Rumors have been hopping and spreading around like wild fire for the last six months based on the information that Google had decided to make significant changes in regards to its search algorithm. DM on the other hand had developed an algorithm of its own that could identify potential adwords and turn or manipulate this into a webpage. This algorithm helped the company become a multi-billion dollar business within a span of just a few years. This startling fact could only occur based on that the company employs or works with around 4,000 freelance writers and about 500+ copy editors to shell out and approve, respectively, content at break neck speeds. Thus, Demand Media indeed is deemed a content farm, among the freelancing community and from many other insiders, because of the practices it has adopted and transformed into a rousing success. But has Google popped their balloon and is DM engaging in unethical business practices?

An Online Sweatshop

It is also not uncommon that the company is compared to Wal-Mart because of the way it treats its freelancers. Insiders say that the company pays a maximum of $30 for a 400 word article on which the company generates thousands of dollars in revenues, rejects sound articles for irrational reasons, and basically mistreats many of writers. It is also said that the company employs healthcare professionals and experts from other fields to bolster this content farm’s reputation slightly.

Google Pulled the Plug 

The change in Google’s algorithm took place at the same time DM went public. To many, that is hilarious.

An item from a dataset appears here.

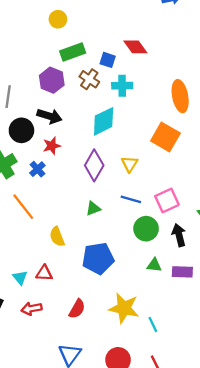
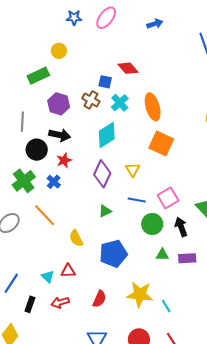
green rectangle: (73, 52) -> (38, 76), moved
cyan cross: (122, 86) -> (120, 103), turned -36
orange ellipse: (180, 96) -> (153, 107), moved

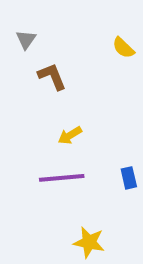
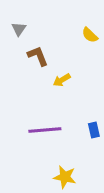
yellow arrow: (70, 135) -> (62, 80), moved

DM is also the only content farm whose shares are traded in secondary markets. Experts suggest that the change in algorithm has also affected other content farms like Ezinearticles, Hubpages, About.com, and Squidoo, amongst a few others resulting in a significant drop in traffic to these websites. Once the change was announced via Google’s media arm, it became apparent that this amendment, or altered algorithm, was performed because Google wants to maintain a healthy, respectable, and fair business atmosphere. Allowing content farms to making billions and to manipulate their algorithm to quench their own avarice is not in Google’s best interest.